Foreign currency loss was $3.3 million for the quarter ended September 30, 2021, compared to a gain of $1.9 million for the quarter ended September 30, 2020. The change in the amount of $5.2 million was primarily due to a strengthening of the U.S. dollar against the pound sterling and euro during the three months ended September 30, 2021.

Net loss attributable to ordinary shareholders for the quarter ended September 30, 2021 was $25.9 million, or $0.59 basic and diluted net loss per ordinary share, compared to a net loss attributable to ordinary shareholders of $6.4 million, or $0.17 basic and diluted net loss per ordinary share for the quarter ended September 30, 2020. 

As of September 30, 2021, MeiraGTx had cash and cash equivalents of approximately $143.6 million, as well as approximately $16.8 million due in receivables from Janssen, compared to $179.1 million as of September 30, 2020.

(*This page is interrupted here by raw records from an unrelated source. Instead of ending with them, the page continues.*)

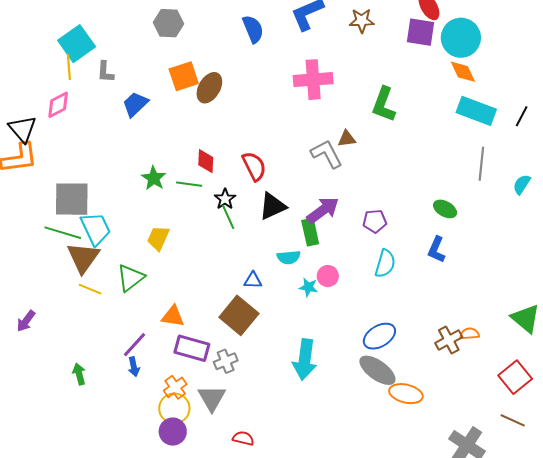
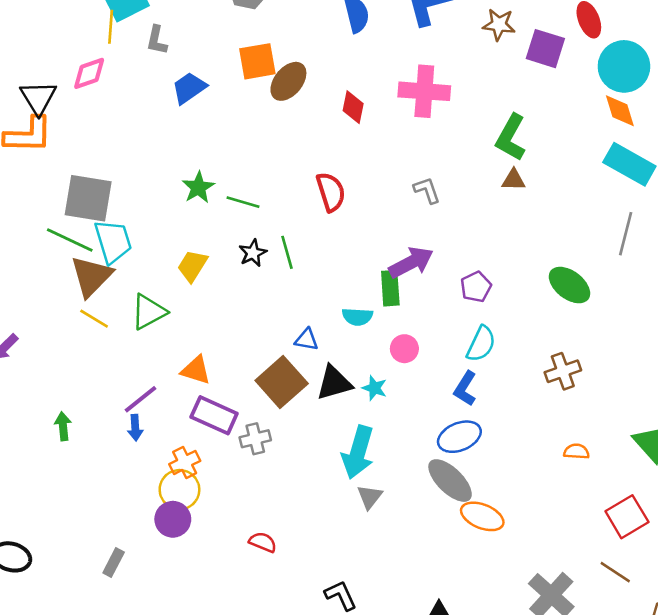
purple square: (420, 32) -> (545, 49), moved
brown triangle: (347, 139) -> (513, 180), moved
gray L-shape: (327, 154) -> (427, 190), size x0.7
red diamond: (206, 161) -> (353, 107), moved
black star: (225, 199) -> (253, 253), moved
black triangle: (273, 206) -> (334, 383), moved
green ellipse: (445, 209) -> (570, 285), size x1.4
purple pentagon: (375, 221) -> (476, 287), turned -30
blue L-shape: (436, 250) -> (465, 389), moved
cyan star: (308, 287) -> (374, 388), moved
brown cross: (449, 340) -> (563, 371), moved
gray triangle: (212, 398) -> (370, 497), moved, size x0.7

The Company believes it will have sufficient capital to fund operating expenses and capital expenditure requirements into the second quarter of 2023.

About MeiraGTx
MeiraGTx (Nasdaq: MGTX) is a vertically integrated, clinical stage gene therapy company with six programs in clinical development and a broad pipeline of preclinical and research programs. MeiraGTx has core capabilities in viral vector design and optimization and gene therapy manufacturing, as well as a potentially transformative gene regulation technology. Led by an experienced management team, MeiraGTx has taken a portfolio approach by licensing, acquiring, and developing technologies that give depth across both product candidates and indications. MeiraGTx’s initial focus is on three distinct areas of unmet medical need: ocular, including inherited retinal diseases and large degenerative diseases, neurodegenerative diseases, and severe forms of xerostomia. Though initially focusing on the eye, central nervous system, and salivary gland, MeiraGTx intends to expand its focus in the future to develop additional gene therapy treatments for patients suffering from a range of serious diseases.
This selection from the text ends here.